As it get's colder, people gladly reach for new coats, boots and scarves, and for a while the cold feels like a novelty, and red noses and cheeks flushed with chill are endearing. The first morning I saw my breath I shivered with excitement and was glad for my new multi coloured mittens as I crunched purposefully over the first sprinkling of frost on the grass. The delicate dusting of frost is not the only beauty nature offers us in November. She also gives as the rusts, reds and russets of autumn, the leaves turning before they drop off the trees and cushion the pavement in a rustling carpet. The colours are a show I missed out on live in the wonderful but steady climate of Durban for most of my life. Now the foliage fills me with wonder as I whizz past it on busses and trains, and I find myself picking up fallen leaves on my way home, and finding them crushed and crumpled days letter in my pockets.
November air carries the non threatening scent of gun powder as fireworks light up the skies in flares of celebration.

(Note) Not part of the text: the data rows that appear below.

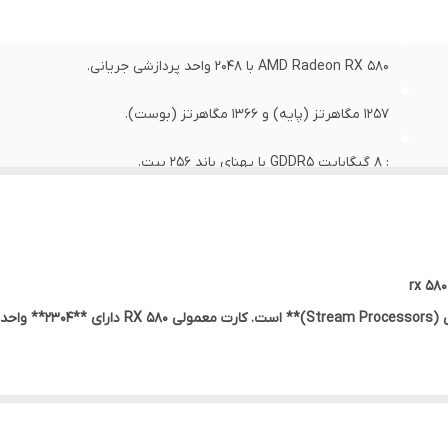
AMD Radeon RX 580 با 2048 واحد پردازشی جریانی.
1257 مگاهرتز (پایه) و 1366 مگاهرتز (بوست).
: 8 گیگابایت GDDR5 با پهنای باند 256 بیت.
483 گیگابیت بر ثانیه.
HDMI، DisplayPort، DVI-D.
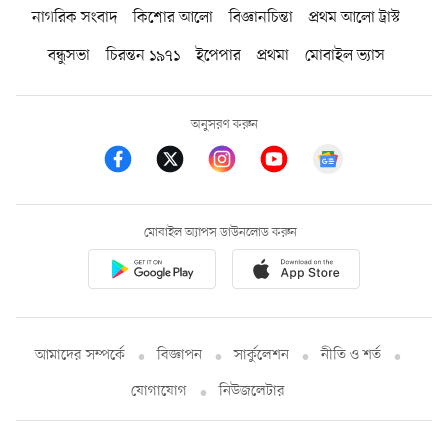
নাগরিক সংবাদ
কিশোর আলো
বিজ্ঞানচিন্তা
প্রথম আলো ট্রাস্ট
বন্ধুসভা
চিরন্তন ১৯৭১
ইপেপার
প্রথমা
মোবাইল ভ্যাস
অনুসরণ করুন
মোবাইল অ্যাপস ডাউনলোড করুন
আমাদের সম্পর্কে
বিজ্ঞাপন
সার্কুলেশন
নীতি ও শর্ত
যোগাযোগ
নিউজলেটার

This year it threatened rain, as usual, but people turned out in hoardes on Clapham Common for an impressive show. My brother Rory laughed as I Oohed and Aahed at the pops and bangs. Fireworks fill me with that wonder that gets harder to hold onto the older you get. They are magical, and incomprehensible for an artistic soul like myself who has no knowledge of the endless possibilities of Chemistry.

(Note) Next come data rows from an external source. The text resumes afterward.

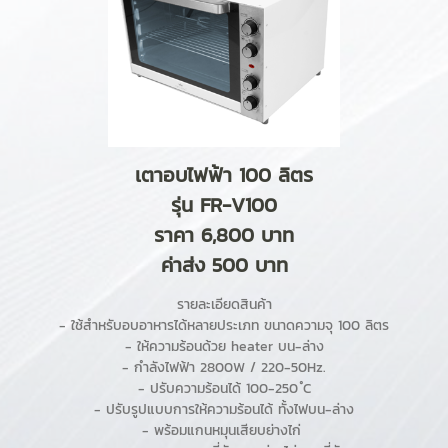
เตาอบไฟฟ้า 100 ลิตร
รุ่น FR-V100
ราคา 6,800 บาท
ค่าส่ง 500 บาท
รายละเอียดสินค้า
- ใช้สำหรับอบอาหารได้หลายประเภท ขนาดความจุ 100 ลิตร
- ให้ความร้อนด้วย heater บน-ล่าง
- กำลังไฟฟ้า 2800W / 220-50Hz.
- ปรับความร้อนได้ 100-250 ํC
- ปรับรูปแบบการให้ความร้อนได้ ทั้งไฟบน-ล่าง
- พร้อมแกนหมุนเสียบย่างไก่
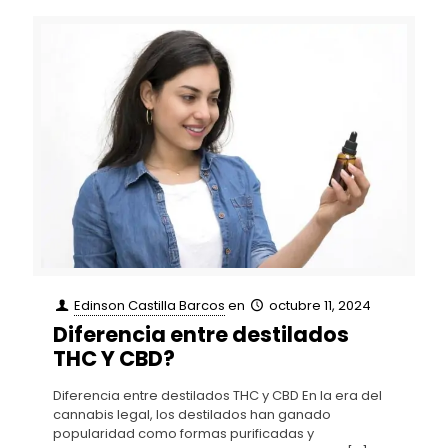
Edinson Castilla Barcos
en
octubre 11, 2024
Diferencia entre destilados
THC Y CBD?
Diferencia entre destilados THC y CBD En la era del
cannabis legal, los destilados han ganado
popularidad como formas purificadas y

And so, I love November - despite the corporate crappiness of early onset Christmas, with every coffee chain printing red ribbons on their cups and stores exploding in tinsel in early October, I am still somewhat entranced by the twinkly lights adorning Oxford Street and Regent Street. I look forward to the mulled wine and mince pies and mistletoe that accompanies this beginning of winter, and despite the cold I am glad I live in London.